START Data

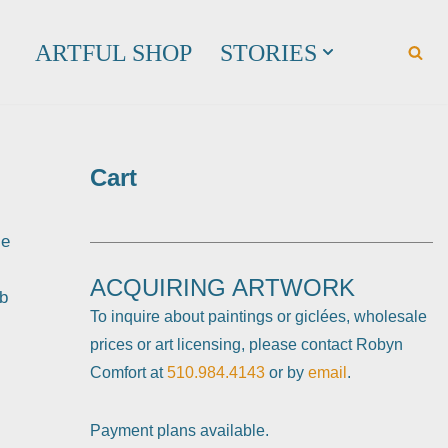
ARTFUL SHOP
STORIES
Cart
le
ACQUIRING ARTWORK
eb
To inquire about paintings or giclées, wholesale
prices or art licensing, please contact Robyn
Comfort at
510.984.4143
or by
email
.
Payment plans available.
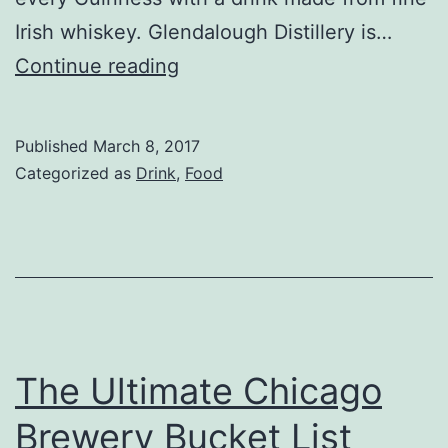
Irish whiskey. Glendalough Distillery is…
How
Continue reading
to
Drink
Published
March 8, 2017
Glendalough
Categorized as
Drink
,
Food
Whiskey
6
Ways
for
St.
Patrick’s
The Ultimate Chicago
Day
Brewery Bucket List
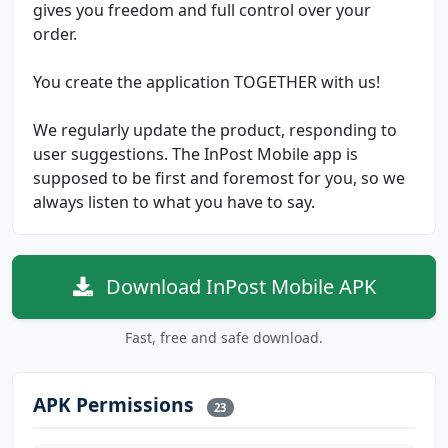
gives you freedom and full control over your
order.
You create the application TOGETHER with us!
We regularly update the product, responding to
user suggestions. The InPost Mobile app is
supposed to be first and foremost for you, so we
always listen to what you have to say.
Download InPost Mobile APK
Fast, free and safe download.
APK Permissions
23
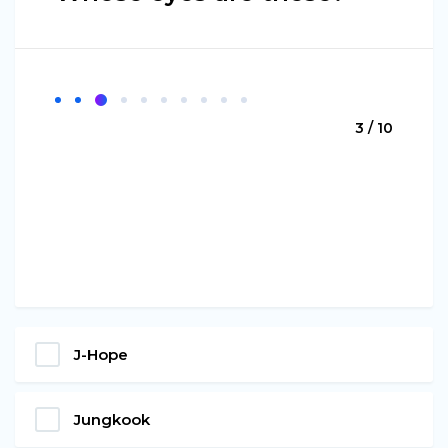
3 / 10
J-Hope
Jungkook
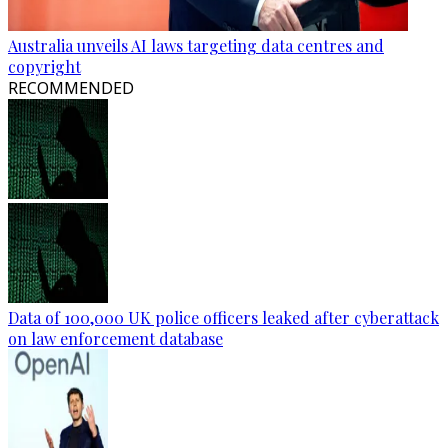
Australia unveils AI laws targeting data centres and
copyright
RECOMMENDED
Data of 100,000 UK police officers leaked after cyberattack
on law enforcement database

END Data

● Work item: Set down exactly the line that holds "Australia unveils AI" and all lines after it to the end of the data.

● Reply:
Australia unveils AI laws targeting data centres and
copyright
RECOMMENDED
Data of 100,000 UK police officers leaked after cyberattack
on law enforcement database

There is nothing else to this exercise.